Na outra metade do ano, quando chove e a região ladeada pelo cerrado se transforma na maior área alagada do mundo, os bichos reinam. Preguiçosos, os jacarés postam-se ao pé das cachoeiras com a boca aberta, à espera de que um peixe mergulhe em sua garganta. Obrigadas a uma dieta forçada na estiagem, as vegetarianas e corpulentas capivaras fartam-se de arbustos e folhagens. Gordas e saudáveis outra vez, elas se tornam o banquete preferido das onças-pintadas. Todos os anos, depois de arrasado pela seca e pelo fogo, o Pantanal brota das cinzas, floresce e exibe um dos cenários mais ricos do planeta em diversidade de animais e plantas. Foi em busca de cenas do espetáculo da vida selvagem que uma equipe de 72 profissionais da emissora inglesa BBC passou três anos em campo para rodar o documentário América do Sul selvagem, que será exibido no Brasil entre 6 e 11 de agosto, pelo canal pago de tevê Discovery.

A produção consumiu 3,5 milhões de libras (cerca de R$ 980 mil) e usa a última palavra em tecnologia, como uma câmera infravermelha. Foi com ela que se conseguiu gravar flagrantes da vida noturna e debaixo d’água. O resultado são imagens de tirar o fôlego dos apreciadores da natureza. São ao todo seis episódios, quatro deles rodados em território nacional. Além da imensidão alagada do Pantanal, há um episódio só sobre o rio Amazonas, que tem a maior vazão fluvial do planeta e inunda todos os anos uma área do tamanho da Inglaterra, outro sobre a Floresta Amazônica e um dedicado à mais longa cadeia montanhosa do mundo, a cordilheira dos Andes. A série de tevê exibe ainda imagens do deserto de Atacama, no Chile, dos pampas gaúchos e da inóspita e gelada Patagônia.

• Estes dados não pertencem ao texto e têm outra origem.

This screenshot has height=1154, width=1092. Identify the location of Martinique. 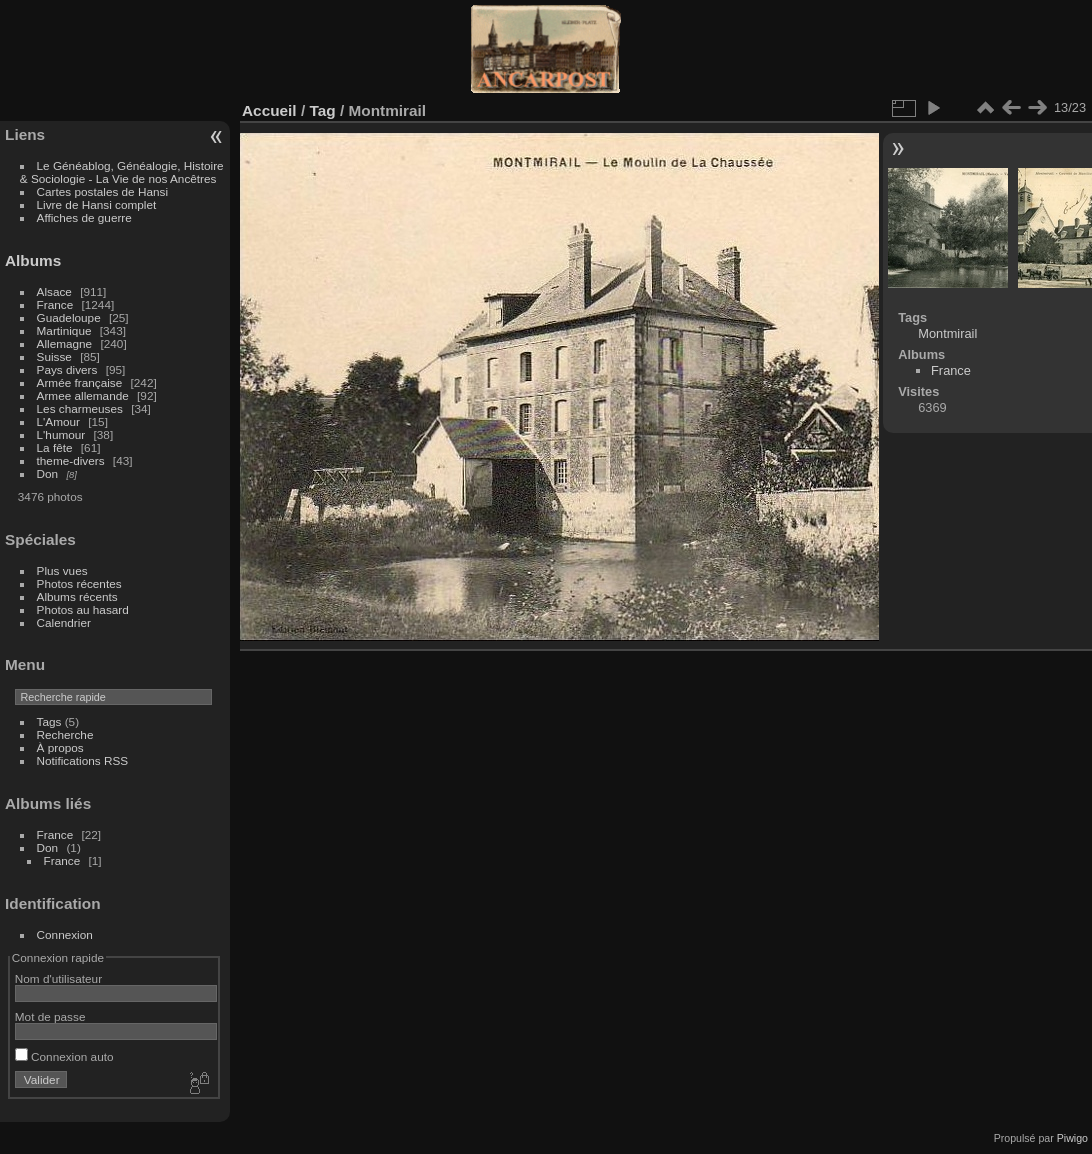 (64, 330).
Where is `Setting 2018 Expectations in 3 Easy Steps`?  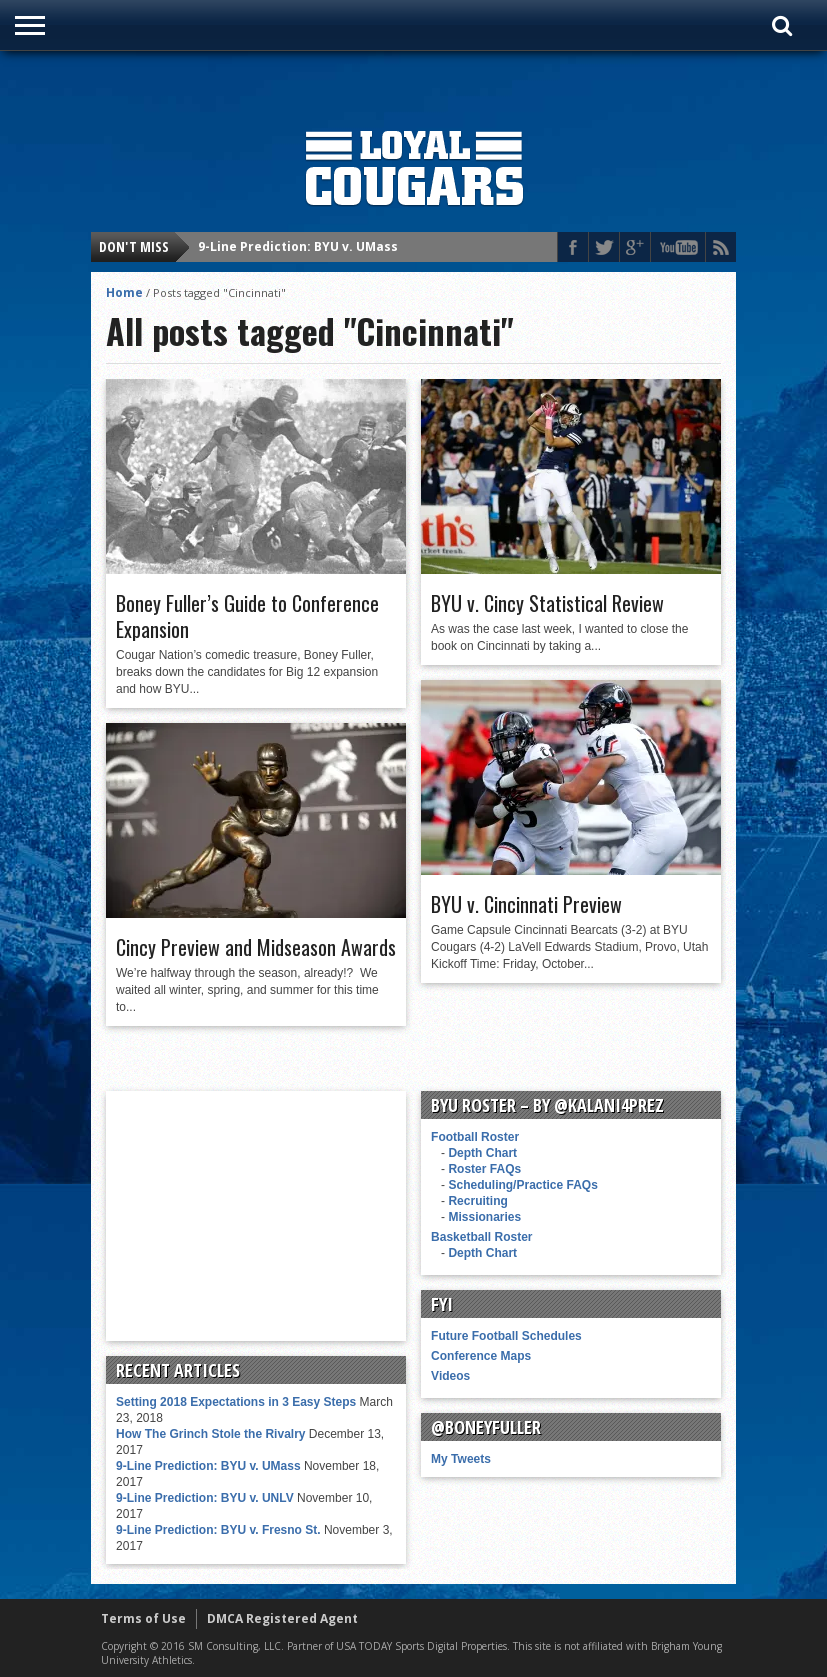 Setting 2018 Expectations in 3 Easy Steps is located at coordinates (236, 1402).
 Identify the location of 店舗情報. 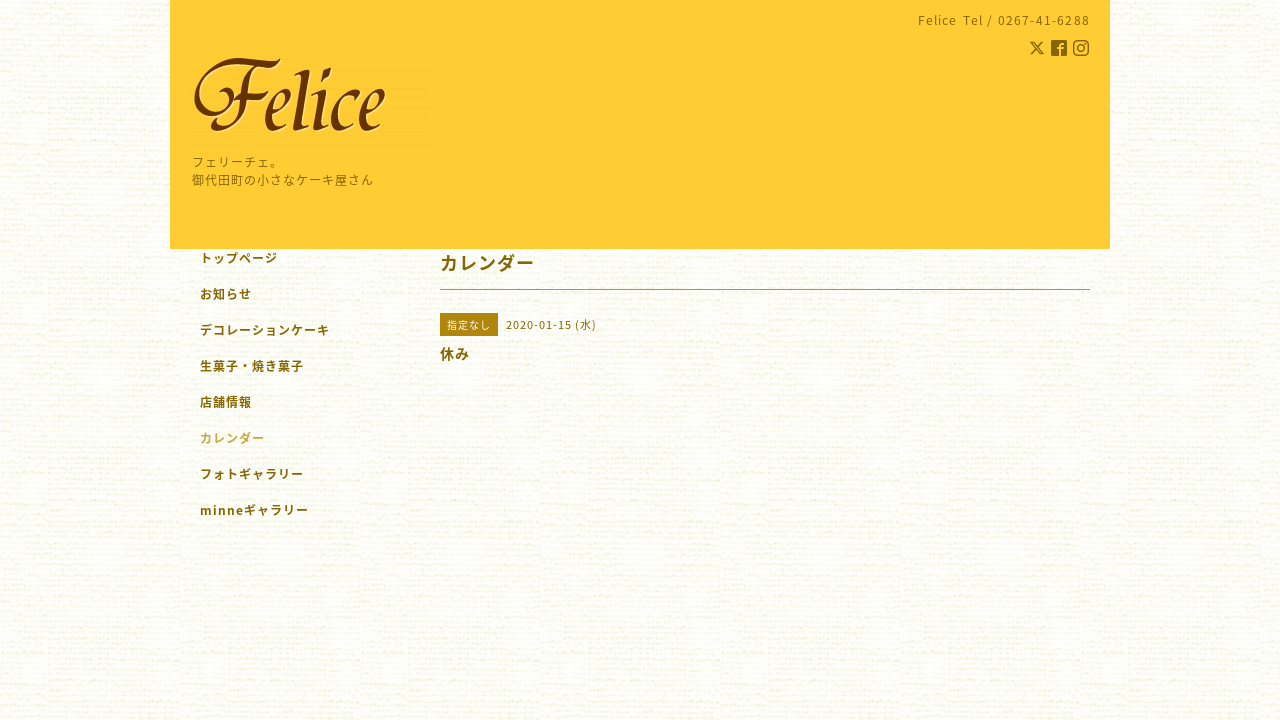 (226, 402).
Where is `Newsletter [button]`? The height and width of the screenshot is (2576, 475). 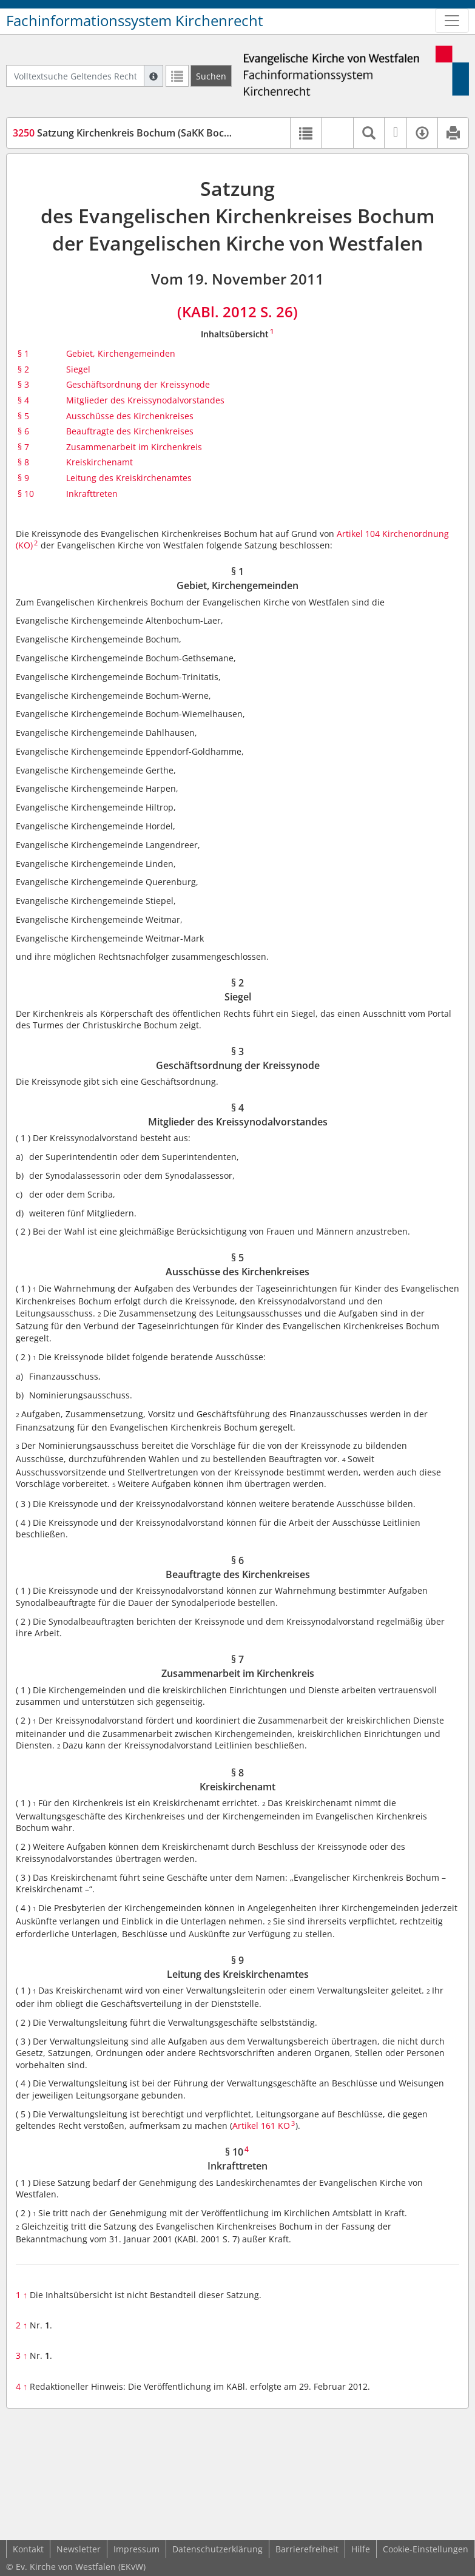 Newsletter [button] is located at coordinates (78, 2549).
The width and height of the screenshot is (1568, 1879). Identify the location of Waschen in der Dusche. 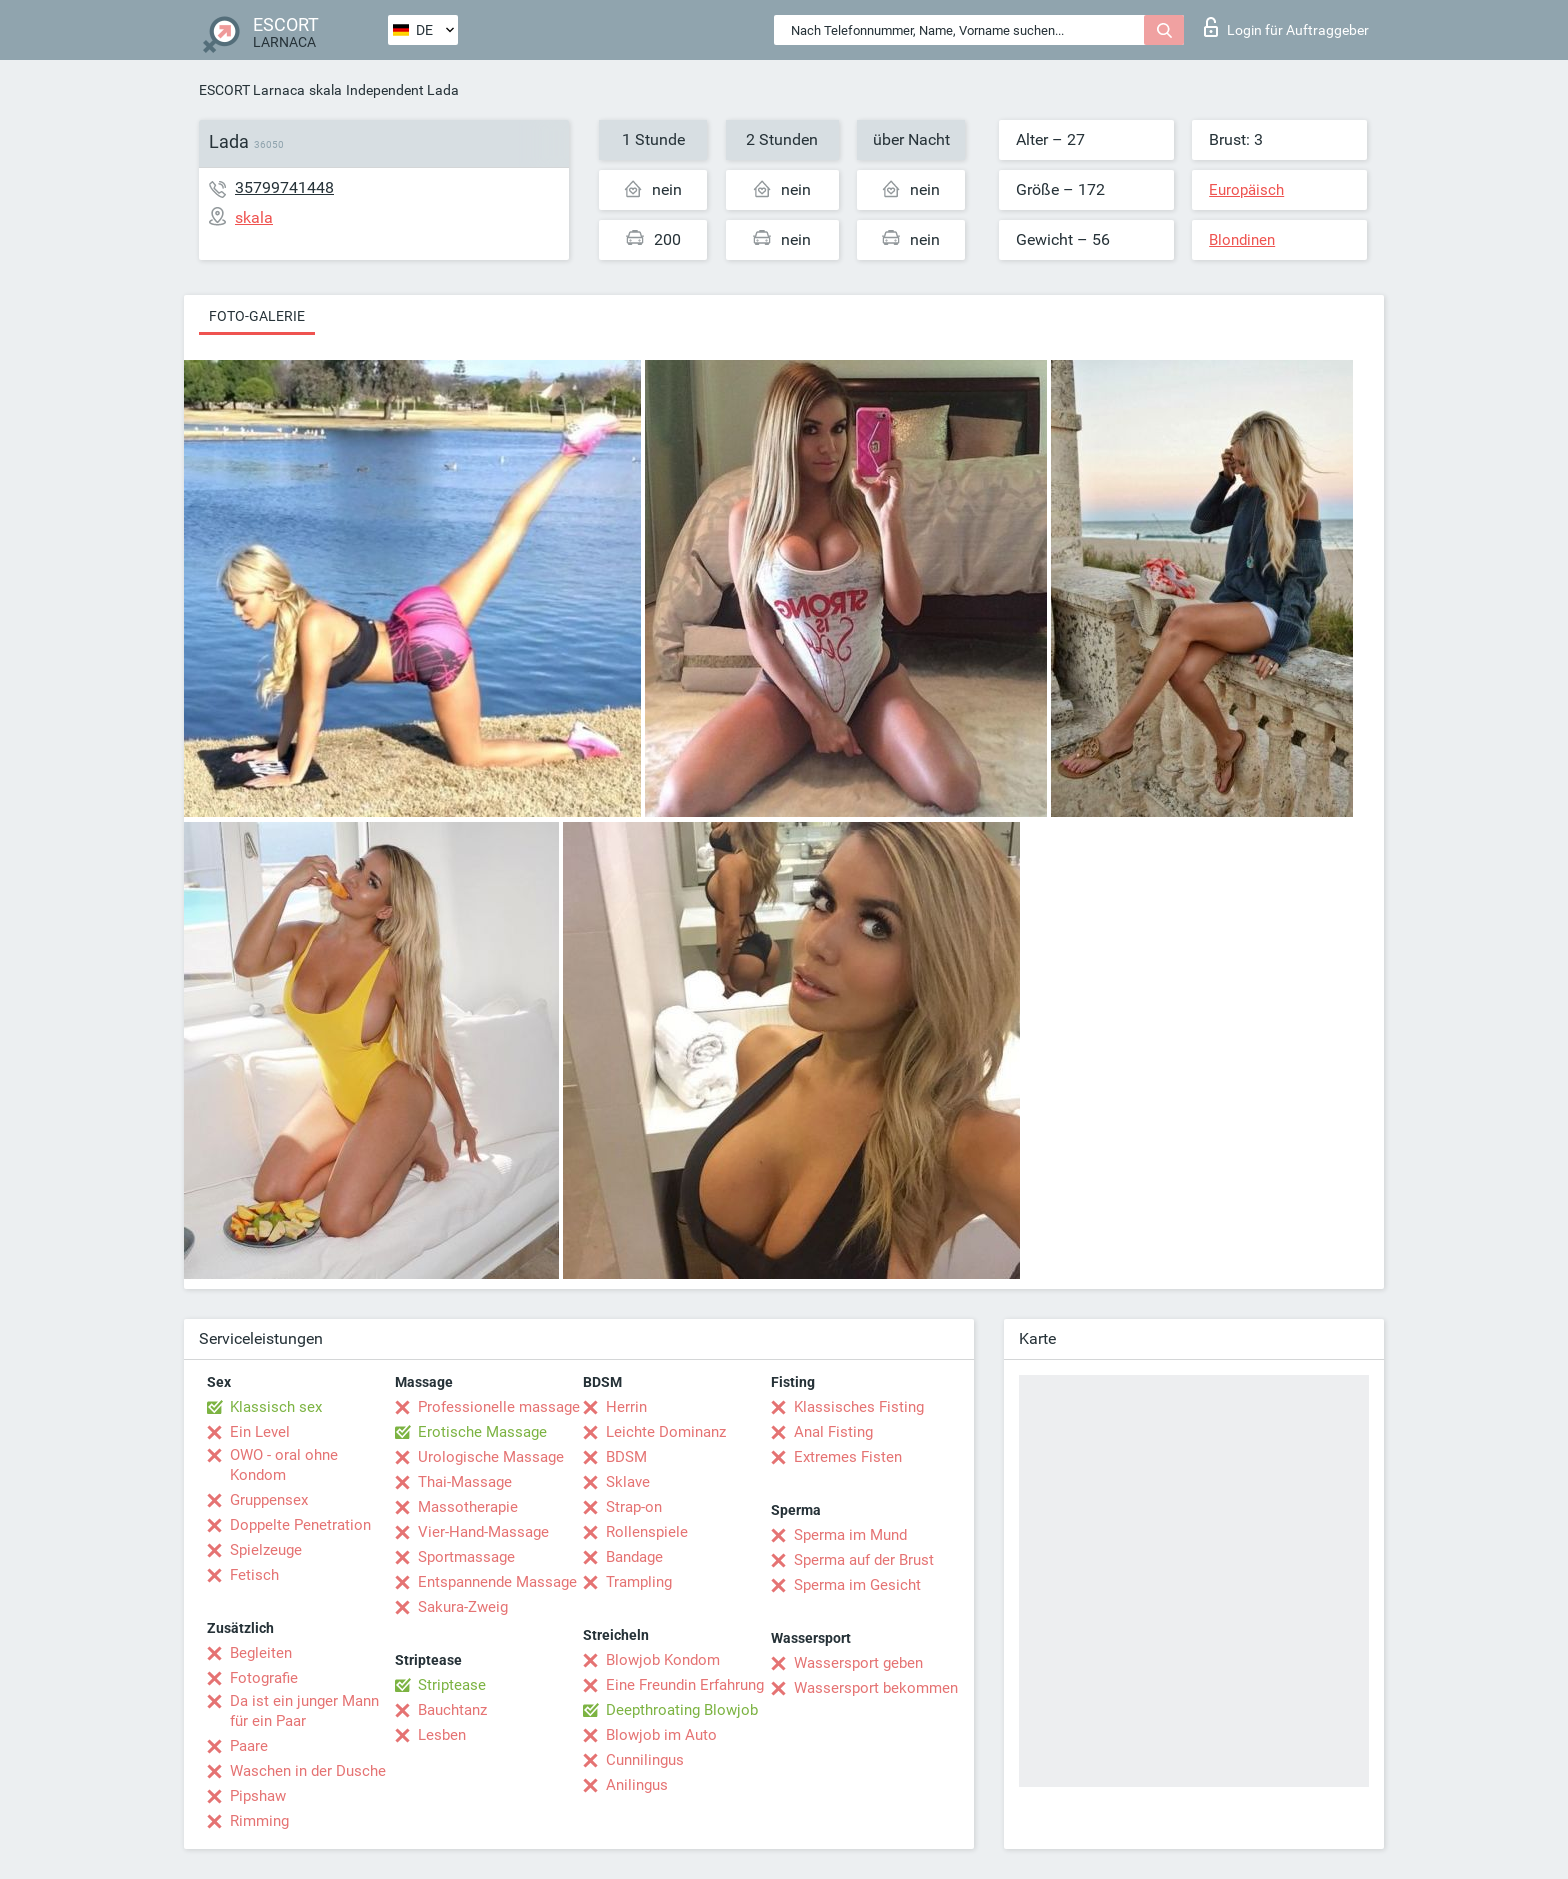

Amor eletrizante – No capítulo sobre o cerrado, as câmeras infravermelhas flagaram uma raridade: um casal de lobos-guará – espécie em extinção – engalfinha-se numa disputa por território e por pequenos roedores e seus ovos. A maior surpresa debaixo d’água foram os peixes-elétricos, que chegam a disparar choques de 10 a 600 volts para paralisar suas presas e depois abocanhá-las. “Existem 73 espécies de peixe-elétrico na Amazônia central e eles usam essa energia para se alimentar ou para se comunicar com animais da mesma espécie em tempos de acasalamento e reprodução”, diz o biólogo brasileiro Marcio Ayres, um dos consultores da série sobre a vida selvagem sul-americana.

Ayres conta que o documentário inglês conseguiu registrar fenômenos de que só se tinha notícia em relatos folclóricos dos nativos. Um deles é a peripécia gastronômica do primata sagui-de-cara-branca. Para proteger-se do veneno de folhagens da Floresta Amazônica das quais se alimenta, ele forra o estômago com lama. São sinais da capacidade de adaptação dos animais às agruras do seu ambiente natural. O documentário explora ainda toda a costa oeste da América do Sul. Registrou imagens de baleias-cachalote nadando em direção a seu berço de reprodução, nas Ilhas Galápagos, além de pinguins, golfinhos e pássaros exuberantes como o condor, símbolo da Patagônia, e o albatroz, imensa e bela ave dos mares cujas asas desajeitadas quando está em terra levaram o escritor francês Charles Baudelaire a compará-lo ao poeta.